Don't Hold Back Waiting For The Breeding Season -- Hunt Now!

The author photographed this buck passing his stand because he was in an "earn a buck" area and hadn't shot his qualifying doe yet. After shooting his doe, he didn't hunt soon enough to take the bruiser before another hunter did.

At first light a group of five bachelor bucks appeared along the skyline on the adjacent ridge nonchalantly browsing for acorns beneath a couple of large white oaks. I brought up the binoculars for a closer look. The biggest in the bunch was a main frame 10 with split brows and forked G2s. I'd seen him once before in early September. The second largest was an 11 pointer and not a slouch by any means. The others were two-and-a-half-year-olds that needed at least another year of growing. Within minutes they had wandered from sight.

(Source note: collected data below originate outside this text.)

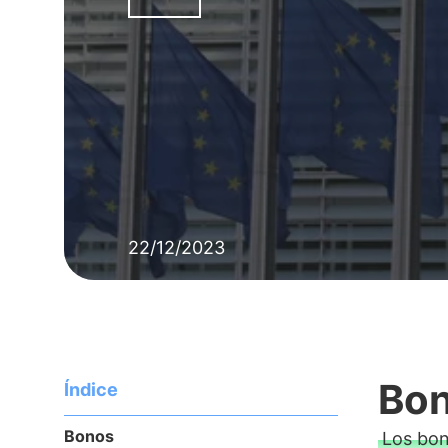
22/12/2023
Bon
Índice
Bonos
Los bo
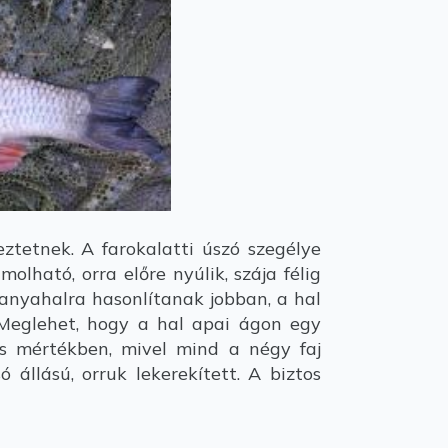
ztetnek. A farokalatti úszó szegélye
lható, orra előre nyúlik, szája félig
z anyahalra hasonlítanak jobban, a hal
. Meglehet, hogy a hal apai ágon egy
es mértékben, mivel mind a négy faj
állású, orruk lekerekített. A biztos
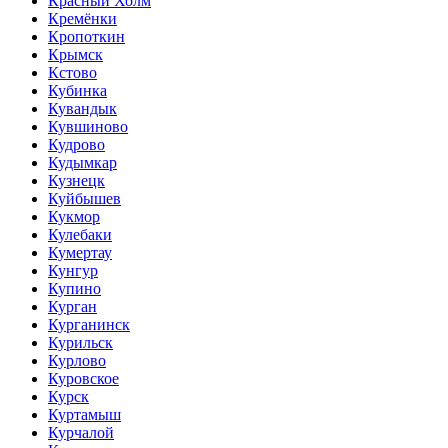
Красный Холм
Кремёнки
Кропоткин
Крымск
Кстово
Кубинка
Кувандык
Кувшиново
Кудрово
Кудымкар
Кузнецк
Куйбышев
Кукмор
Кулебаки
Кумертау
Кунгур
Купино
Курган
Курганинск
Курильск
Курлово
Куровское
Курск
Куртамыш
Курчалой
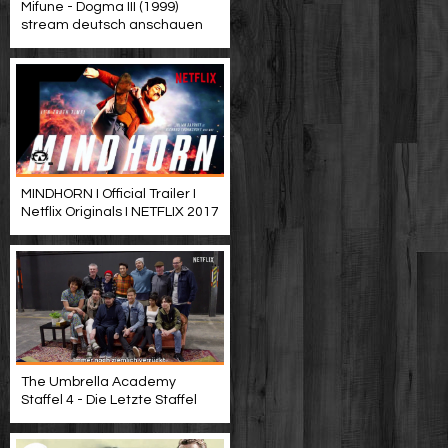
Mifune - Dogma III (1999)
stream deutsch anschauen
MINDHORN I Official Trailer I
Netflix Originals I NETFLIX 2017
The Umbrella Academy
Staffel 4 - Die Letzte Staffel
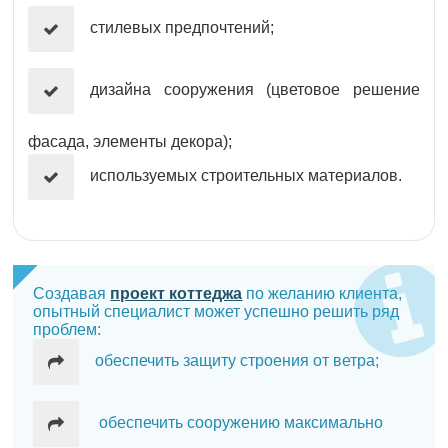
стилевых предпочтений;
дизайна сооружения (цветовое решение
фасада, элементы декора);
используемых строительных материалов.
Создавая
проект коттеджа
по желанию клиента,
опытный специалист может успешно решить ряд
проблем:
обеспечить защиту строения от ветра;
обеспечить сооружению максимально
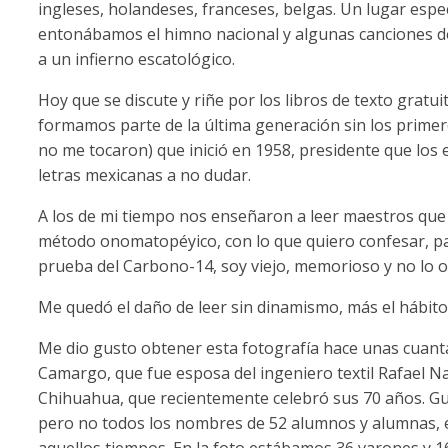
ingleses, holandeses, franceses, belgas. Un lugar espec
entonábamos el himno nacional y algunas canciones del 
a un infierno escatológico.
Hoy que se discute y riñe por los libros de texto gratu
formamos parte de la última generación sin los prime
no me tocaron) que inició en 1958, presidente que los 
letras mexicanas a no dudar.
A los de mi tiempo nos enseñaron a leer maestros que
método onomatopéyico, con lo que quiero confesar, pa
prueba del Carbono-14, soy viejo, memorioso y no lo o
Me quedó el daño de leer sin dinamismo, más el hábito 
Me dio gusto obtener esta fotografía hace unas cuant
Camargo, que fue esposa del ingeniero textil Rafael N
Chihuahua, que recientemente celebró sus 70 años. Gust
pero no todos los nombres de 52 alumnos y alumnas, e
aquellos tiempos. En la foto estábamos 36 varones y 1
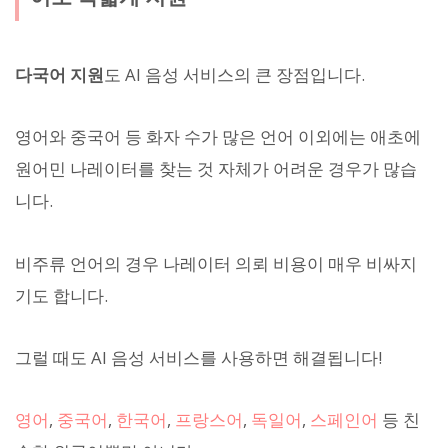
다국어 지원
도 AI 음성 서비스의 큰 장점입니다.
영어와 중국어 등 화자 수가 많은 언어 이외에는 애초에
원어민 나레이터를 찾는 것 자체가 어려운 경우가 많습
니다.
비주류 언어의 경우 나레이터 의뢰 비용이 매우 비싸지
기도 합니다.
그럴 때도 AI 음성 서비스를 사용하면 해결됩니다!
영어
,
중국어
,
한국어
,
프랑스어
,
독일어
,
스페인어
등 친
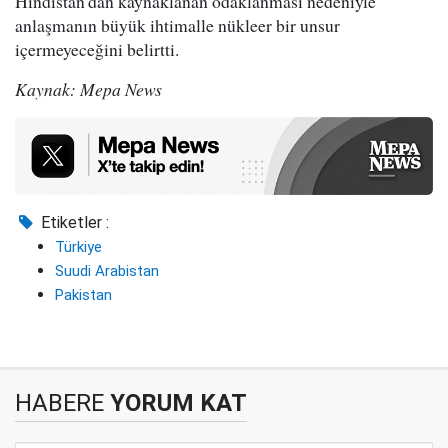
Hindistan'dan kaynaklanan odaklanması nedeniyle
anlaşmanın büyük ihtimalle nükleer bir unsur
içermeyeceğini belirtti.
Kaynak: Mepa News
Etiketler :
Türkiye
Suudi Arabistan
Pakistan
HABERE
YORUM KAT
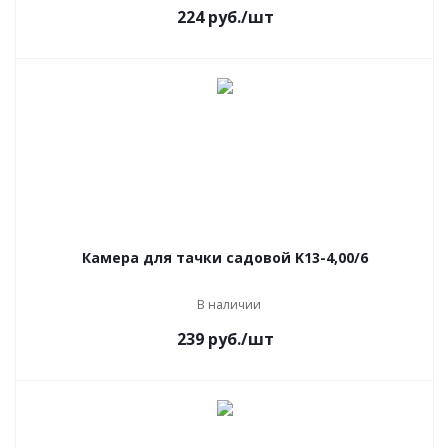
224
руб.
/шт
Камера для тачки садовой K13-4,00/6
В наличии
239
руб.
/шт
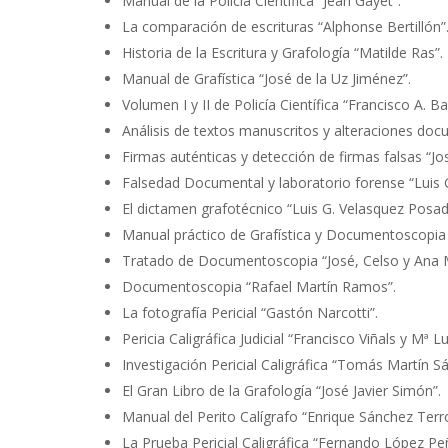
Manual de la Policía Científica “Jean Gayet”.
La comparación de escrituras “Alphonse Bertillón”
Historia de la Escritura y Grafología “Matilde Ras”.
Manual de Grafística “José de la Uz Jiménez”.
Volumen I y II de Policía Científica “Francisco A. B
Análisis de textos manuscritos y alteraciones do
Firmas auténticas y detección de firmas falsas “
Falsedad Documental y laboratorio forense “Luis 
El dictamen grafotécnico “Luis G. Velasquez Posad
Manual práctico de Grafística y Documentoscopia 
Tratado de Documentoscopia “José, Celso y Ana M
Documentoscopia “Rafael Martín Ramos”.
La fotografía Pericial “Gastón Narcotti”.
Pericia Caligráfica Judicial “Francisco Viñals y Mª 
Investigación Pericial Caligráfica “Tomás Martín S
El Gran Libro de la Grafología “José Javier Simón”.
Manual del Perito Calígrafo “Enrique Sánchez Terr
La Prueba Pericial Caligráfica “Fernando López Pe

About 8 a.m. a bit of movement drew my attention toward a large buck standing in the sunlight on the ridge below. I recognized him as being the 11-point seen earlier.

The area I was hunting was public ground, but it was also a special unit that was on a draw. Legally hunting a buck, meant first harvesting a doe. Considering it was opening day, I hadn't so much as seen a doe yet, so you can only imagine how I was feeling right about then. To add insult to injury, the buck slowly moseyed up the ridge and stopped to work over a scrape within 15 yards of the stand. After five minutes of temptation, he finally continued on.

That afternoon I hunted a different stand and hadn't been there more than 20 minutes when a doe appeared below browsing for acorns. A couple of bleats brought her up the ridge to investigate. At 15 paces, my broadhead sent the 150-pound doe scrambling to her resting place 40 yards away. I now had meat for the freezer and was legal to hunt a buck. Unfortunately, the bucks would have to wait for my return.

Arriving back in the same area two weeks later, I learned another hunter had just shot the largest (split brows and forked G2s) buck from beneath my stand during the early muzzleloader season. Lady luck wasn't with me that first day, but I learned a lesson. If you've located a big buck, don't assume you're the only one hunting him!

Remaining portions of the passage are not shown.